→ **TASK GOAL**
Exactly as they appear, copy the lines from the start of the entries below to the line containing "универсален и потому", both ends included.

[Dataset excerpts]

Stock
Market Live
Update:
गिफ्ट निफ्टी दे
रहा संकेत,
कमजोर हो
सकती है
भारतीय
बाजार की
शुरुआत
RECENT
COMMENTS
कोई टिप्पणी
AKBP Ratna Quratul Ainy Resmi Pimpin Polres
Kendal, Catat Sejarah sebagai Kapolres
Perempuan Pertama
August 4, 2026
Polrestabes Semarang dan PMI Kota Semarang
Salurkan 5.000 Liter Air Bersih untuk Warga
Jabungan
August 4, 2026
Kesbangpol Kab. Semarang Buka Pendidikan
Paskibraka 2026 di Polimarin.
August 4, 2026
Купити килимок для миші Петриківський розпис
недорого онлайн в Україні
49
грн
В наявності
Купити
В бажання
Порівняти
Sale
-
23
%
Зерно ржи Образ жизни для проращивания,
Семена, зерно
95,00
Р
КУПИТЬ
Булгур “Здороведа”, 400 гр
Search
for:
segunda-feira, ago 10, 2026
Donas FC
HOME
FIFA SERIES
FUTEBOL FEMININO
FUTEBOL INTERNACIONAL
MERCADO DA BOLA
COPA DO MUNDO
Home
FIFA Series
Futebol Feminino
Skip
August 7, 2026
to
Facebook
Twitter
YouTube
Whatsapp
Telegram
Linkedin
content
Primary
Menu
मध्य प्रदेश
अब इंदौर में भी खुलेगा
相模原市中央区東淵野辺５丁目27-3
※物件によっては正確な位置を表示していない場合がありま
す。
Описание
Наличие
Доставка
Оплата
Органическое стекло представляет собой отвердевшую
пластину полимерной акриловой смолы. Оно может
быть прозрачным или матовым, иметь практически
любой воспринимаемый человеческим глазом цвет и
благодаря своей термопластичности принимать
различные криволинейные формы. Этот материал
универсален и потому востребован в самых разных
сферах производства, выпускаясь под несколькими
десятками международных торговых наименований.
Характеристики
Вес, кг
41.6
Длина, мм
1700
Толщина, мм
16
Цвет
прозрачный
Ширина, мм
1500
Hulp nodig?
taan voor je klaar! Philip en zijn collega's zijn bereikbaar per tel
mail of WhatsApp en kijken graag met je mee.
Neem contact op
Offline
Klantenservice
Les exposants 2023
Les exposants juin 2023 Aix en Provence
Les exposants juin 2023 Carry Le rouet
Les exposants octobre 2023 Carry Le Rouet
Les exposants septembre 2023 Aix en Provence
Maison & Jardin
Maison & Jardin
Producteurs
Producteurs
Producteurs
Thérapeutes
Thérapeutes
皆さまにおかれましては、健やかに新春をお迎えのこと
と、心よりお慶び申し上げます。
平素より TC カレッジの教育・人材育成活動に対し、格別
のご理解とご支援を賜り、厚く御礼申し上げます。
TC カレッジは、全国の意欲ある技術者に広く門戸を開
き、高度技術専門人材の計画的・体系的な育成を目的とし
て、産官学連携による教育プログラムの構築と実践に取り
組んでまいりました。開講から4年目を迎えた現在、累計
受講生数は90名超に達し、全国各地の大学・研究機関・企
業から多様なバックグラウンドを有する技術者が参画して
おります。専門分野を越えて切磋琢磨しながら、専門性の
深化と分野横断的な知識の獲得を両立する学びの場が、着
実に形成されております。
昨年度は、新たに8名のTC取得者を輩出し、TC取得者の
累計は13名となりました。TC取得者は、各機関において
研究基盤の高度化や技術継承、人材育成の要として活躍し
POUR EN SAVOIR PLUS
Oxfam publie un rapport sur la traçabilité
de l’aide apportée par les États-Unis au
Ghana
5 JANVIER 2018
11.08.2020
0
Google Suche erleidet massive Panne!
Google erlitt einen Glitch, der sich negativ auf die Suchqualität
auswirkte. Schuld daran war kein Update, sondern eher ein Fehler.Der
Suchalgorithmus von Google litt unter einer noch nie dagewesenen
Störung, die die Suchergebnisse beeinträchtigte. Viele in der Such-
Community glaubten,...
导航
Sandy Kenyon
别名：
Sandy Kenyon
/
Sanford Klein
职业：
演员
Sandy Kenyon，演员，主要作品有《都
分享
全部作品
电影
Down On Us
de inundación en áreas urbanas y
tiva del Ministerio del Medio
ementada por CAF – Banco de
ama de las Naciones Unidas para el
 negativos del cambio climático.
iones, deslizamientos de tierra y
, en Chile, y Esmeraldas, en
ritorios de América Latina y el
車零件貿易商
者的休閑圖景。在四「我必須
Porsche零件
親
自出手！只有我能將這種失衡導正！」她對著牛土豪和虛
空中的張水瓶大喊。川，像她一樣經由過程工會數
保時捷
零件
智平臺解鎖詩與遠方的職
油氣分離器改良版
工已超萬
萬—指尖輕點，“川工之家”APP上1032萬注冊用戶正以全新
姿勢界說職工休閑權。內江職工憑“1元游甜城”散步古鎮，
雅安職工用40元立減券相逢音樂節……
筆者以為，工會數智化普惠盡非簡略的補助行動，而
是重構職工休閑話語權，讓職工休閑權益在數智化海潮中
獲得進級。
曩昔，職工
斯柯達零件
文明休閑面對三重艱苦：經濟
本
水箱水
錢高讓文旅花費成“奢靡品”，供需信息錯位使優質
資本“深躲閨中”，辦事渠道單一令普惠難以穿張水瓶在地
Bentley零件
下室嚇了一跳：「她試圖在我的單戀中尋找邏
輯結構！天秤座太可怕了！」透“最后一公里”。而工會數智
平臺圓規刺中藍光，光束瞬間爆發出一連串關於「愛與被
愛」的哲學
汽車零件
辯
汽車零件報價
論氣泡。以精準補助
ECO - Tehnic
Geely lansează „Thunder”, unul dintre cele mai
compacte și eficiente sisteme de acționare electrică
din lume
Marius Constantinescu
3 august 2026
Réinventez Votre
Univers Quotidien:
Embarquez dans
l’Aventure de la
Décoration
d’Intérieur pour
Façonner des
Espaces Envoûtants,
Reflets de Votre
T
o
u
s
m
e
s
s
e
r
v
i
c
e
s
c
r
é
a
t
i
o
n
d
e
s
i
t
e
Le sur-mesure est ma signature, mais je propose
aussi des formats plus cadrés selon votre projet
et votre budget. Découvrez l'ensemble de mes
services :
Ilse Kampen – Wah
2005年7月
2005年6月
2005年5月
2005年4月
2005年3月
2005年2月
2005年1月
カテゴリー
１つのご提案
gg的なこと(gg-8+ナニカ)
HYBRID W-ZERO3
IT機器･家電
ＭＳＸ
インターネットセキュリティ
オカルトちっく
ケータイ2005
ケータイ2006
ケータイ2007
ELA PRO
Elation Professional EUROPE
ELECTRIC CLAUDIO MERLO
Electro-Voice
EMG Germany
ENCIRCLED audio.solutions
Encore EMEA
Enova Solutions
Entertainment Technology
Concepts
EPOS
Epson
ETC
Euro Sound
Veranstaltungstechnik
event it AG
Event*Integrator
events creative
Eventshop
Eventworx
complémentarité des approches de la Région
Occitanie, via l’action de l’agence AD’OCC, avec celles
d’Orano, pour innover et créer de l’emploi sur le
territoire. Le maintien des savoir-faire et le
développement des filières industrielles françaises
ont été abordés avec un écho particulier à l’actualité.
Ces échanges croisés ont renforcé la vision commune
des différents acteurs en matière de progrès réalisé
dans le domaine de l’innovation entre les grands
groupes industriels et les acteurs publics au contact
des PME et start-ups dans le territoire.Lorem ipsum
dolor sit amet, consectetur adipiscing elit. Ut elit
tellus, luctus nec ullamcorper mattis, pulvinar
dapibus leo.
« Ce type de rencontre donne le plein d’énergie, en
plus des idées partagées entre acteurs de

→ **OUTPUT FOR THIS EXERCISE**
Stock
Market Live
Update:
गिफ्ट निफ्टी दे
रहा संकेत,
कमजोर हो
सकती है
भारतीय
बाजार की
शुरुआत
RECENT
COMMENTS
कोई टिप्पणी
AKBP Ratna Quratul Ainy Resmi Pimpin Polres
Kendal, Catat Sejarah sebagai Kapolres
Perempuan Pertama
August 4, 2026
Polrestabes Semarang dan PMI Kota Semarang
Salurkan 5.000 Liter Air Bersih untuk Warga
Jabungan
August 4, 2026
Kesbangpol Kab. Semarang Buka Pendidikan
Paskibraka 2026 di Polimarin.
August 4, 2026
Купити килимок для миші Петриківський розпис
недорого онлайн в Україні
49
грн
В наявності
Купити
В бажання
Порівняти
Sale
-
23
%
Зерно ржи Образ жизни для проращивания,
Семена, зерно
95,00
Р
КУПИТЬ
Булгур “Здороведа”, 400 гр
Search
for:
segunda-feira, ago 10, 2026
Donas FC
HOME
FIFA SERIES
FUTEBOL FEMININO
FUTEBOL INTERNACIONAL
MERCADO DA BOLA
COPA DO MUNDO
Home
FIFA Series
Futebol Feminino
Skip
August 7, 2026
to
Facebook
Twitter
YouTube
Whatsapp
Telegram
Linkedin
content
Primary
Menu
मध्य प्रदेश
अब इंदौर में भी खुलेगा
相模原市中央区東淵野辺５丁目27-3
※物件によっては正確な位置を表示していない場合がありま
す。
Описание
Наличие
Доставка
Оплата
Органическое стекло представляет собой отвердевшую
пластину полимерной акриловой смолы. Оно может
быть прозрачным или матовым, иметь практически
любой воспринимаемый человеческим глазом цвет и
благодаря своей термопластичности принимать
различные криволинейные формы. Этот материал
универсален и потому востребован в самых разных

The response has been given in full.